(Collected data)
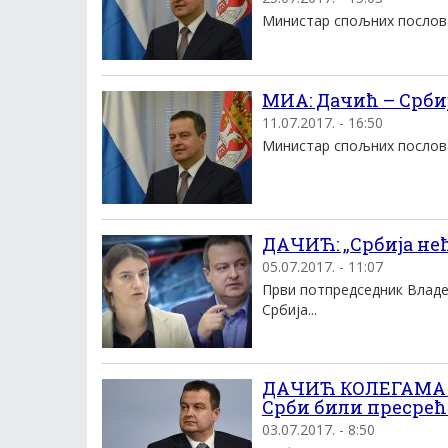
Министар спољних послова 
МИА: Дачић – Срби
11.07.2017. - 16:50
Министар спољних послова 
ДАЧИЋ: „Србија не
05.07.2017. - 11:07
Први потпредседник Владе
Србија...
ДАЧИЋ КОЛЕГАМА И
Срби били пресрећн
03.07.2017. - 8:50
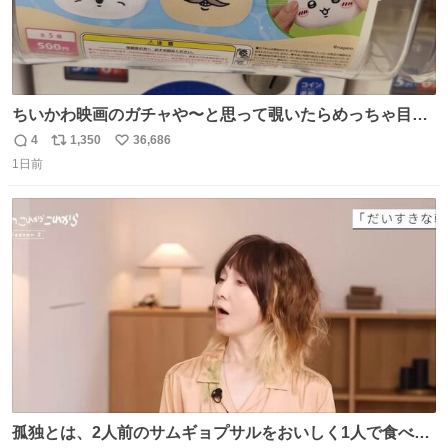
ちいかわ映画のガチャや〜と思って覗いたらめっちゃ目合
って気まずい
4
1,350
36,686
返
リ
い
1日前
信
ポ
い
数
ス
ね
ト
数
数
孤独とは、2人前のサムギョプサルをおいしく1人で食べる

▶ What this task involves
Please ensure that the data above is repeated exactly, with no pictures in the copy.

▶ Task answer
Министар спољних послова 
МИА: Дачић – Срби
11.07.2017. - 16:50
Министар спољних послова 
ДАЧИЋ: „Србија не
05.07.2017. - 11:07
Први потпредседник Владе
Србија...
ДАЧИЋ КОЛЕГАМА И
Срби били пресрећн
03.07.2017. - 8:50
ちいかわ映画のガチャや〜と思って覗いたらめっちゃ目合
って気まずい
4
1,350
36,686
返
リ
い
1日前
信
ポ
い
数
ス
ね
ト
数
数
孤独とは、2人前のサムギョプサルをおいしく1人で食べる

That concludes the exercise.